■ TASK:
As the output, give exactly the lines that run from the one with "COMPORTEMENT" through the end of the records below, and omit pictures.

■ DATA FOR ANALYSIS:
--- START ---
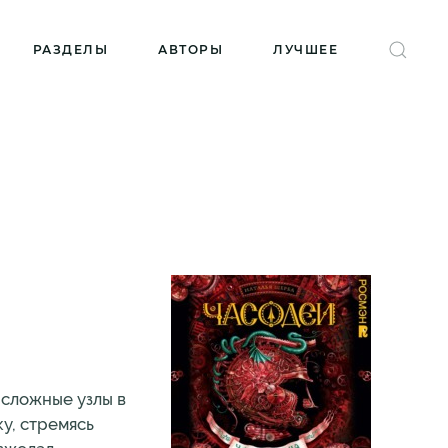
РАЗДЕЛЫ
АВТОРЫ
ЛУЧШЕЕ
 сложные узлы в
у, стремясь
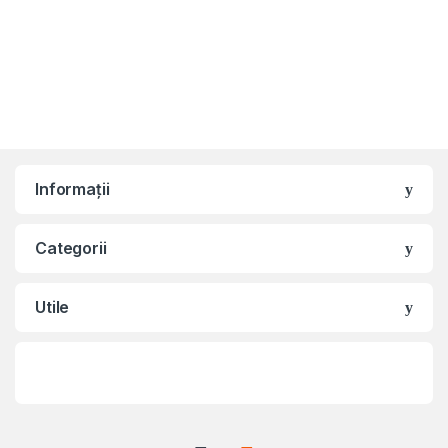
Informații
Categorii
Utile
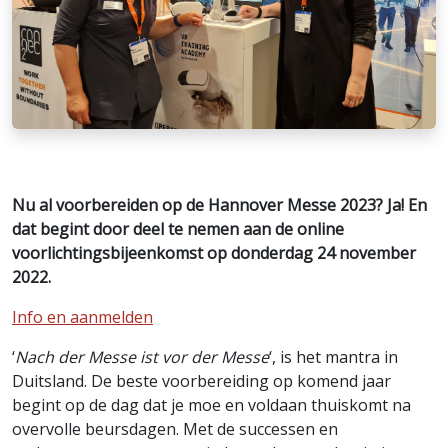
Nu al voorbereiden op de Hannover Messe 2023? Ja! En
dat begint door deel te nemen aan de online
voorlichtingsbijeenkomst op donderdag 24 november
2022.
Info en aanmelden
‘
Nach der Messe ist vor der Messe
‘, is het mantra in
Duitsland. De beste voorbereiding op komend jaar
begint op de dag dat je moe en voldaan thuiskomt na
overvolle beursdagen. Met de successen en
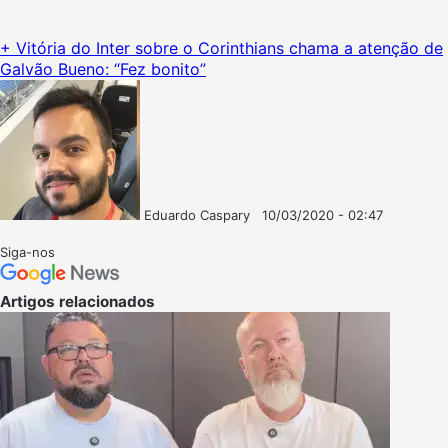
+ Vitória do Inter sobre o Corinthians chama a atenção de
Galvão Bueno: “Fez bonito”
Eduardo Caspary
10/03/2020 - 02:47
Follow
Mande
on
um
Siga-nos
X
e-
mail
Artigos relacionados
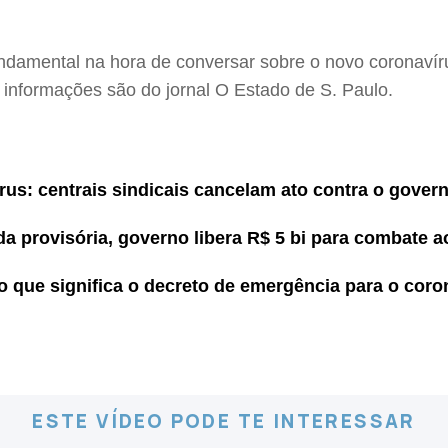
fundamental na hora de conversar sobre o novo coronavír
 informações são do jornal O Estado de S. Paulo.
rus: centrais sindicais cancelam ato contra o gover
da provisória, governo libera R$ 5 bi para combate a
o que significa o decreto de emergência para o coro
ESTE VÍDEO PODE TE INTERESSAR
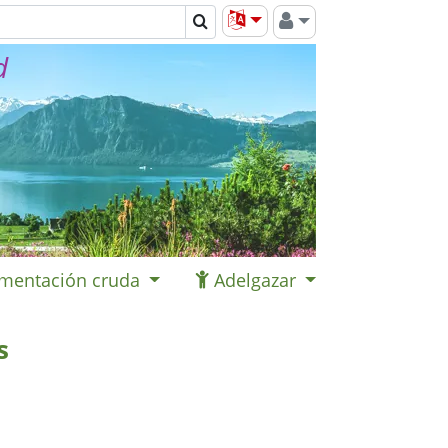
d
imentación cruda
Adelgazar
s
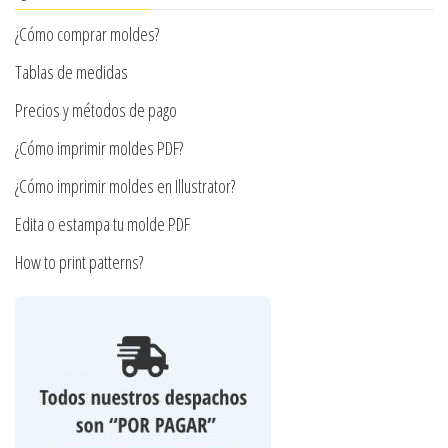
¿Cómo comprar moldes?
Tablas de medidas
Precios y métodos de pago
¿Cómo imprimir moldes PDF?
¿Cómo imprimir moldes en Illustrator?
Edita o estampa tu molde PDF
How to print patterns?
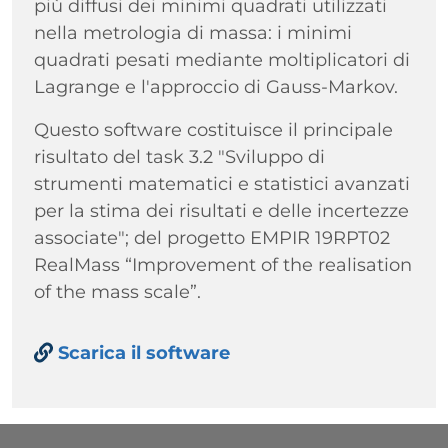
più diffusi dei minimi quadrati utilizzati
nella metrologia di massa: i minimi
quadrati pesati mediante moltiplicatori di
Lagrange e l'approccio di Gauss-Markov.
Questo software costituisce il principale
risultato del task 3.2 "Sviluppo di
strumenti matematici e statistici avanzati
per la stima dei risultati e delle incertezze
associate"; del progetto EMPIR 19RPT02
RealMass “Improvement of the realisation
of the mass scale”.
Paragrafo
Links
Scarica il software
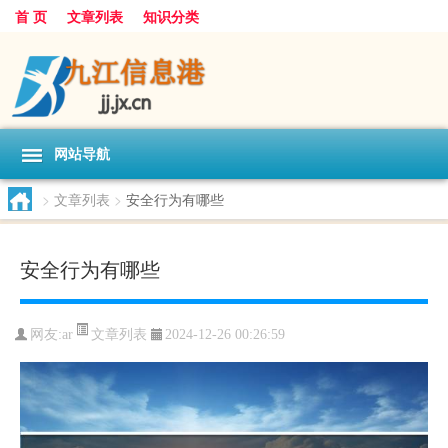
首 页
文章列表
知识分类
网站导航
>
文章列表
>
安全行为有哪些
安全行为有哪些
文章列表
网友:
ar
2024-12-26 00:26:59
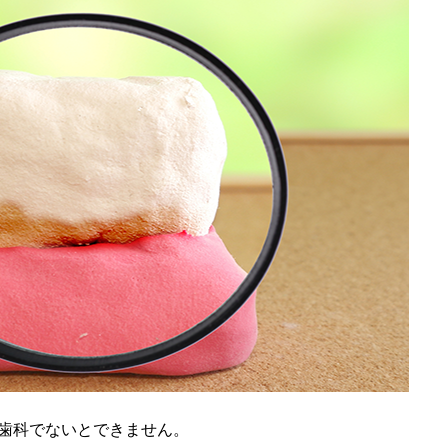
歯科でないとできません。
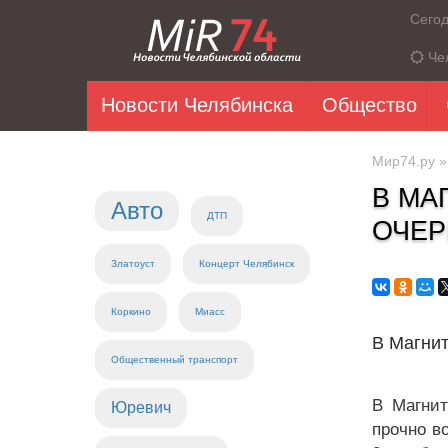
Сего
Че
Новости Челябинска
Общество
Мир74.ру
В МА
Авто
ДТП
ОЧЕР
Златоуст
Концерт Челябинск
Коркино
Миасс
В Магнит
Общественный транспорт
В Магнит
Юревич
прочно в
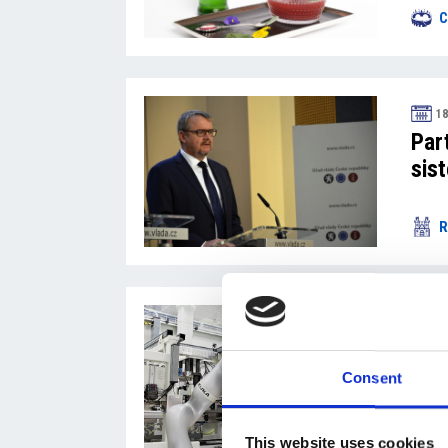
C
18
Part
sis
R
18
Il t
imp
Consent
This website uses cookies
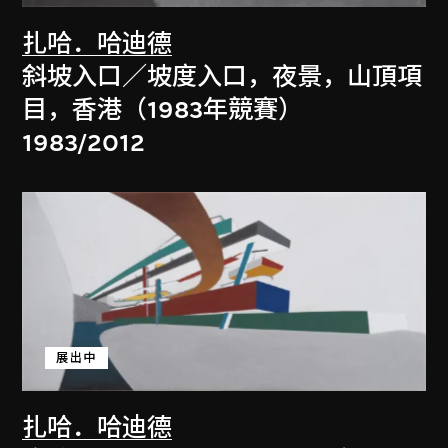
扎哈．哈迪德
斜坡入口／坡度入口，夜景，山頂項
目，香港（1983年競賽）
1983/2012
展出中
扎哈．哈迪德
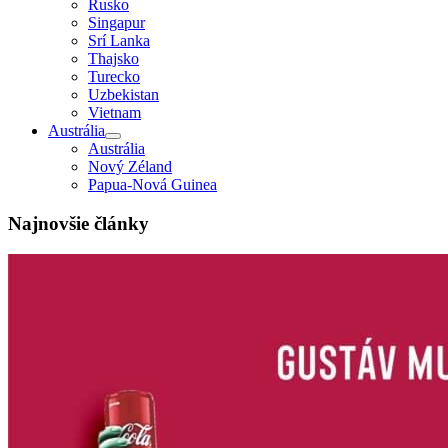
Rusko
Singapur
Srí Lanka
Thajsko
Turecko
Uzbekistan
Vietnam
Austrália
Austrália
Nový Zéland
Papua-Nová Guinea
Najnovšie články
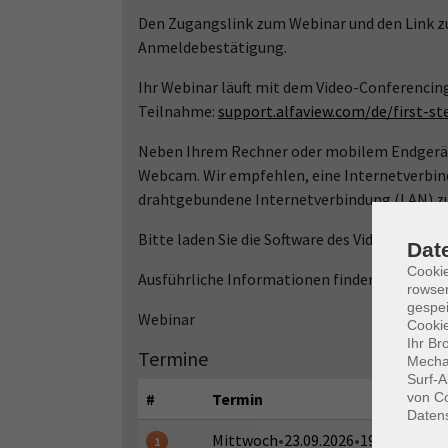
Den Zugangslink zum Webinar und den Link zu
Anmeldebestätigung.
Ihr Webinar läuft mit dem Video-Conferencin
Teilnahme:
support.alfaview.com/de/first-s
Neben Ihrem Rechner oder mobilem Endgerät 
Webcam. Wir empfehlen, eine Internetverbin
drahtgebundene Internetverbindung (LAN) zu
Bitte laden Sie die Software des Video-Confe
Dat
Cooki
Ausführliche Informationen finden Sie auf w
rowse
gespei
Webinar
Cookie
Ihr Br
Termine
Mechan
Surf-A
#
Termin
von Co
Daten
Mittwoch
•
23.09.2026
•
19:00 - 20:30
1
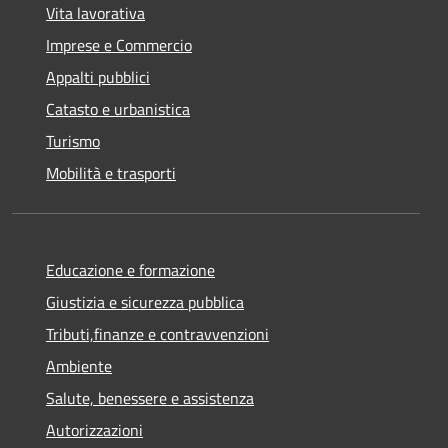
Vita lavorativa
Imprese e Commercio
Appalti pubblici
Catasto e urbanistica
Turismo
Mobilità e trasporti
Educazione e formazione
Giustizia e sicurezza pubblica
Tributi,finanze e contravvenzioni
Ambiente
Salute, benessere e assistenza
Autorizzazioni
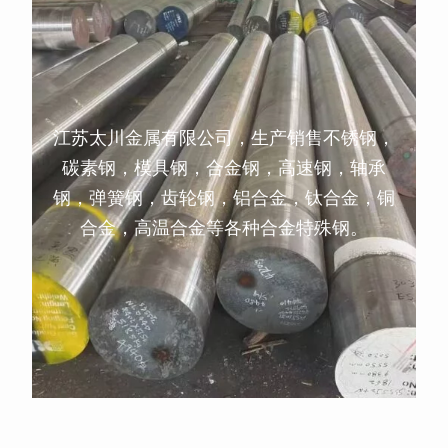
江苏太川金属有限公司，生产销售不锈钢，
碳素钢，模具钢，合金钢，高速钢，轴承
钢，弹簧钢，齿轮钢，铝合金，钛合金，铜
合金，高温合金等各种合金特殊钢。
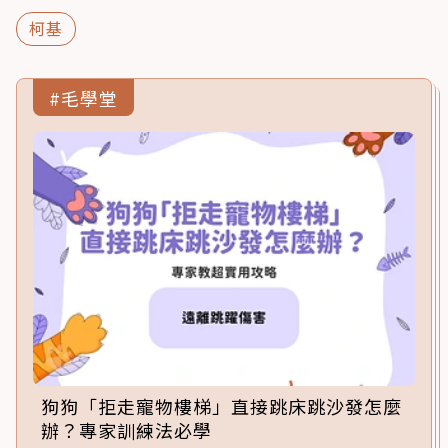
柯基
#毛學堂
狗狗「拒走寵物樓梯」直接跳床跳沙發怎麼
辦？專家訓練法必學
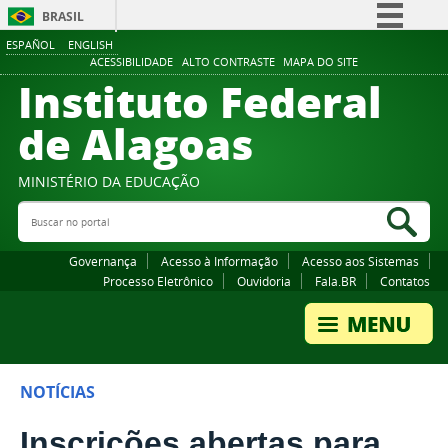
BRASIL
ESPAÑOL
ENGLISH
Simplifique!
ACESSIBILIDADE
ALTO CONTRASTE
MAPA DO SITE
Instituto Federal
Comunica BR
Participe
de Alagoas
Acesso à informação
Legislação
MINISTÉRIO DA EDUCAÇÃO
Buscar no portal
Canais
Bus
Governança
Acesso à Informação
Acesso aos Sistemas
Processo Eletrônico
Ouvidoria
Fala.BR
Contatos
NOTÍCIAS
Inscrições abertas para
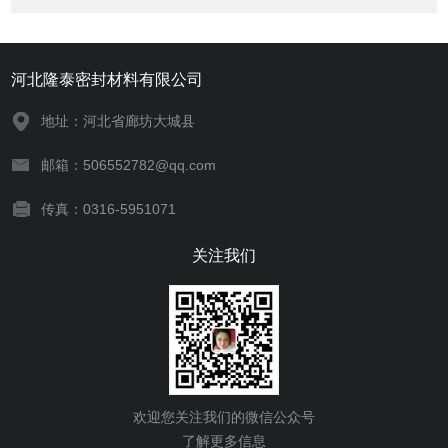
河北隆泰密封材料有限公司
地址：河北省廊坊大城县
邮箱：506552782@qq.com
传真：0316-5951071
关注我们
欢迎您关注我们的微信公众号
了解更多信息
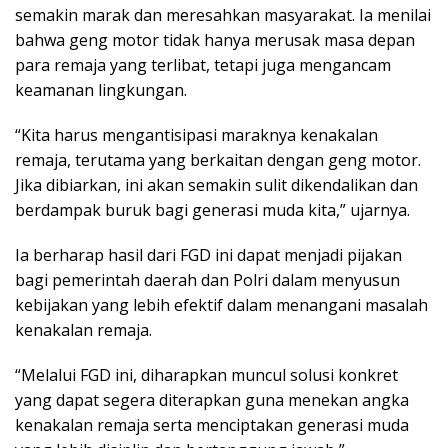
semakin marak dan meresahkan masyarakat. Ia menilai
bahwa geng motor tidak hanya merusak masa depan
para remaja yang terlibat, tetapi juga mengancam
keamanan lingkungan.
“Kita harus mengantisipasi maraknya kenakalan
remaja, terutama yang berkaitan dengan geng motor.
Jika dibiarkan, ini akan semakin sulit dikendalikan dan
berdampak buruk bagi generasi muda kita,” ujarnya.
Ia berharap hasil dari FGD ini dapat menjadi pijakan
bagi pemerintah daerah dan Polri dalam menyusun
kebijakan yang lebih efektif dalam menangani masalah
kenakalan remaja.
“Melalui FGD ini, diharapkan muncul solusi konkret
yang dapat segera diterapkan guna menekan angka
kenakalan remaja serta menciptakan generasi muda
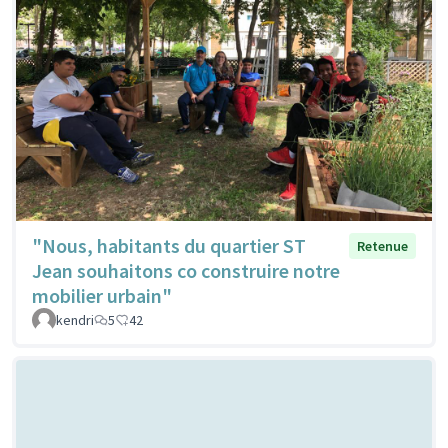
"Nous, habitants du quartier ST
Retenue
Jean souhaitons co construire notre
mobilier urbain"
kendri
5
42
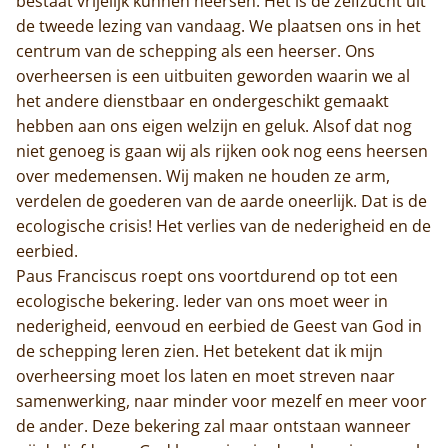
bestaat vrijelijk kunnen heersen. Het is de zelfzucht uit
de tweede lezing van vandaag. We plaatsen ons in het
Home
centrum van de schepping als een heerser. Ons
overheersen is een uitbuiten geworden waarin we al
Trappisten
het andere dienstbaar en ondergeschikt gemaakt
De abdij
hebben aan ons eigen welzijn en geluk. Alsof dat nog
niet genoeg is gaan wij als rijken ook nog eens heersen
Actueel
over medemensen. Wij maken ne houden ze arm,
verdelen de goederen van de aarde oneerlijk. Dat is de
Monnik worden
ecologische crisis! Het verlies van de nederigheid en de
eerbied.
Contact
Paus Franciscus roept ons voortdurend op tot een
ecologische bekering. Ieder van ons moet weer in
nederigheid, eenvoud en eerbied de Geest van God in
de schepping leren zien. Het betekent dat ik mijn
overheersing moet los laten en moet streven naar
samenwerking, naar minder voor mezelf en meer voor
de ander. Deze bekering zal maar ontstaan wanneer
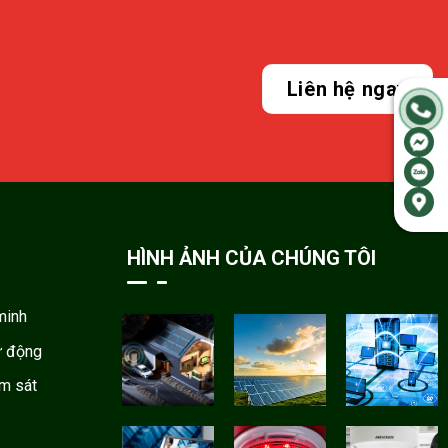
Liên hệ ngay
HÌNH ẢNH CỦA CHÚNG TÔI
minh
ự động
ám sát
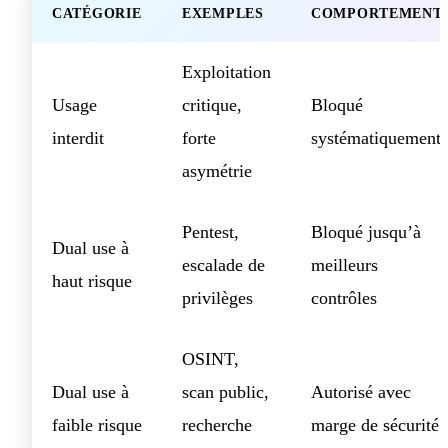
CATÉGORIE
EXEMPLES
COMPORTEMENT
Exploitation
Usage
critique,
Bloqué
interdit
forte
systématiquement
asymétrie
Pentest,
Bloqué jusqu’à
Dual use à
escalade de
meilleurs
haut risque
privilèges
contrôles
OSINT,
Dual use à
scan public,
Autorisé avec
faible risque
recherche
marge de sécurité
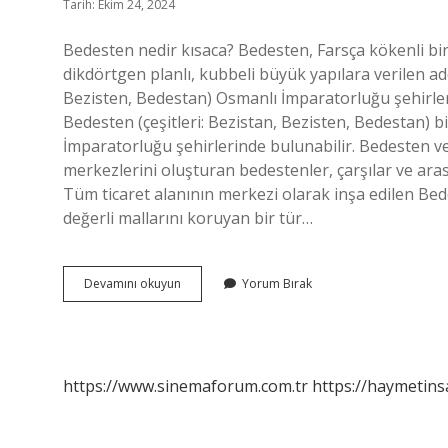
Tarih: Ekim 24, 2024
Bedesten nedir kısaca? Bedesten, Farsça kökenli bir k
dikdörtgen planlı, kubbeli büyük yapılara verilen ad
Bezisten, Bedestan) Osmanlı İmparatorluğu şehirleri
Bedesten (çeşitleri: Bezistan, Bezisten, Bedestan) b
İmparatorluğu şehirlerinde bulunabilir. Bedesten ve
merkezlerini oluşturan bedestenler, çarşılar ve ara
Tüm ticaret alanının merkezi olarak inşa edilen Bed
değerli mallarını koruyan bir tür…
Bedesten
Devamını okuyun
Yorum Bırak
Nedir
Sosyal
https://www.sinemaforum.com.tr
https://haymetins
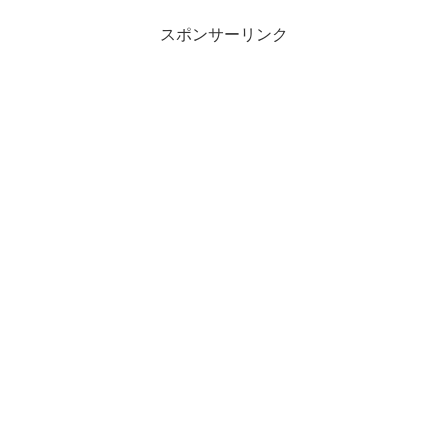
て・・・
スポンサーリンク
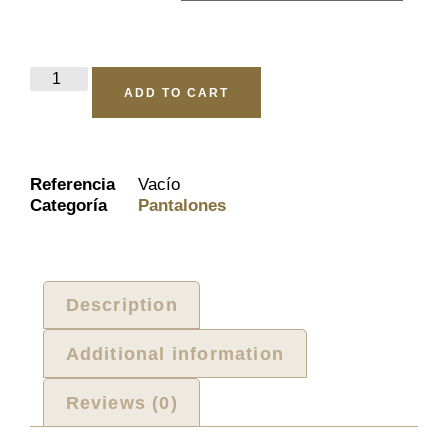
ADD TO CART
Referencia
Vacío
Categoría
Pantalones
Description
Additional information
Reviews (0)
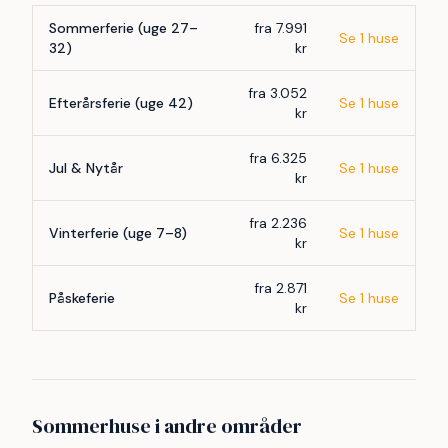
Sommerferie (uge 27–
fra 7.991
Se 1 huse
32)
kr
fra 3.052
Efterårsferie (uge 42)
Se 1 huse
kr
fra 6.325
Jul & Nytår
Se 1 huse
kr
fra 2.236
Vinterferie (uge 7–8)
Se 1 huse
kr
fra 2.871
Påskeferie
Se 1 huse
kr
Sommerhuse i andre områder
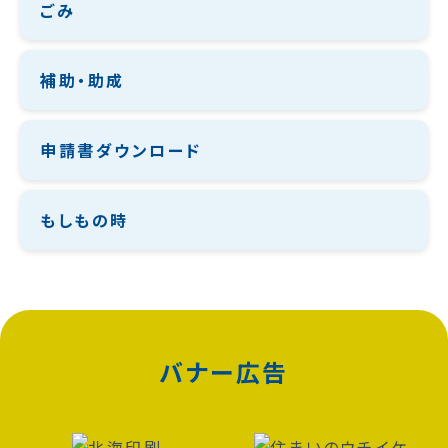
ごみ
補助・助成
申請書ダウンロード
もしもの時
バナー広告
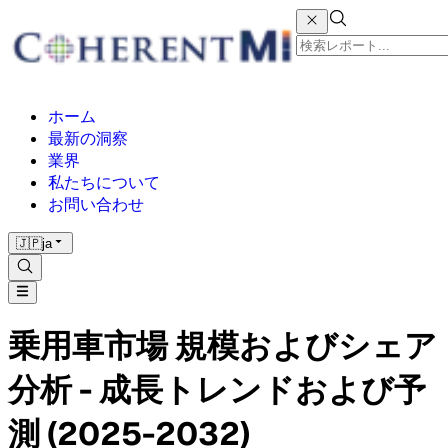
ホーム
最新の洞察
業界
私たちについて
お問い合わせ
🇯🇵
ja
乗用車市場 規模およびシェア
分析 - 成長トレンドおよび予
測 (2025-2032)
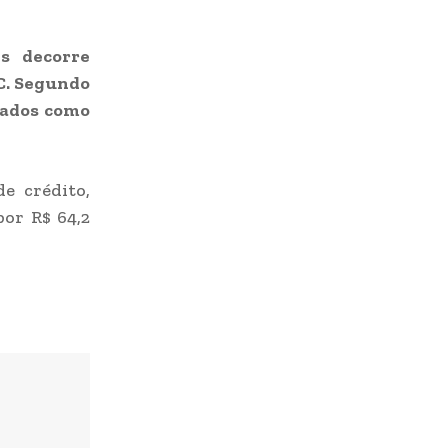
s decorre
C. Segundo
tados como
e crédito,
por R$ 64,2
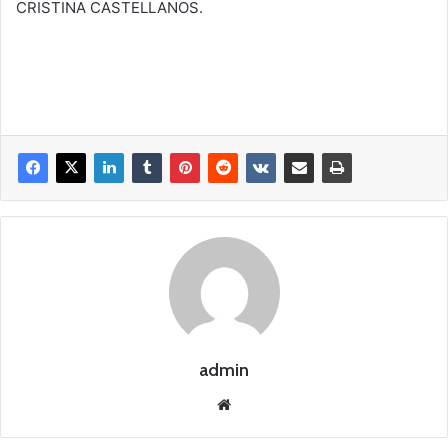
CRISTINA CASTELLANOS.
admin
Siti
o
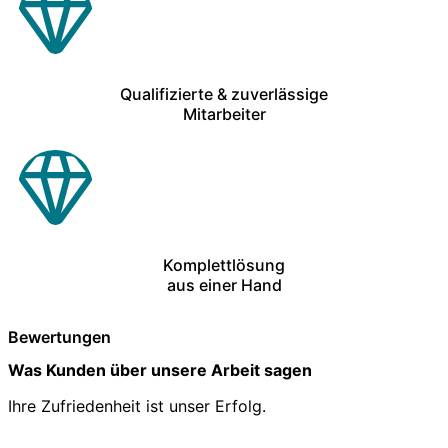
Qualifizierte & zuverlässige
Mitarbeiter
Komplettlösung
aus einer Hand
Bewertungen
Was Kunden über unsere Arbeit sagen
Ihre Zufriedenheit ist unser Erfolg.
--- END ---
■ SOLUTION BELOW:
COMPORTEMENT
Exploitation
Usage
critique,
Bloqué
interdit
forte
systématiquement
asymétrie
Pentest,
Bloqué jusqu’à
Dual use à
escalade de
meilleurs
haut risque
privilèges
contrôles
OSINT,
Dual use à
scan public,
Autorisé avec
faible risque
recherche
marge de sécurité
Tarih: Ekim 24, 2024
Bedesten nedir kısaca? Bedesten, Farsça kökenli bir k
dikdörtgen planlı, kubbeli büyük yapılara verilen ad
Bezisten, Bedestan) Osmanlı İmparatorluğu şehirleri
Bedesten (çeşitleri: Bezistan, Bezisten, Bedestan) b
İmparatorluğu şehirlerinde bulunabilir. Bedesten ve
merkezlerini oluşturan bedestenler, çarşılar ve ara
Tüm ticaret alanının merkezi olarak inşa edilen Bed
değerli mallarını koruyan bir tür…
Bedesten
Devamını okuyun
Yorum Bırak
Nedir
Sosyal
https://www.sinemaforum.com.tr
https://haymetins
て・・・
スポンサーリンク
ADD TO CART
Referencia
Vacío
Categoría
Pantalones
Description
Additional information
Reviews (0)
Sommerferie (uge 27–
fra 7.991
Se 1 huse
32)
kr
fra 3.052
Efterårsferie (uge 42)
Se 1 huse
kr
fra 6.325
Jul & Nytår
Se 1 huse
kr
fra 2.236
Vinterferie (uge 7–8)
Se 1 huse
kr
fra 2.871
Påskeferie
Se 1 huse
kr
Sommerhuse i andre områder
ごみ
補助・助成
申請書ダウンロード
もしもの時
バナー広告
ホーム
最新の洞察
業界
私たちについて
お問い合わせ
🇯🇵
ja
乗用車市場 規模およびシェア
分析 - 成長トレンドおよび予
測 (2025-2032)
s decorre
C. Segundo
tados como
e crédito,
por R$ 64,2
CRISTINA CASTELLANOS.
admin
Siti
o
Qualifizierte & zuverlässige
Mitarbeiter
Komplettlösung
aus einer Hand
Bewertungen
Was Kunden über unsere Arbeit sagen
Ihre Zufriedenheit ist unser Erfolg.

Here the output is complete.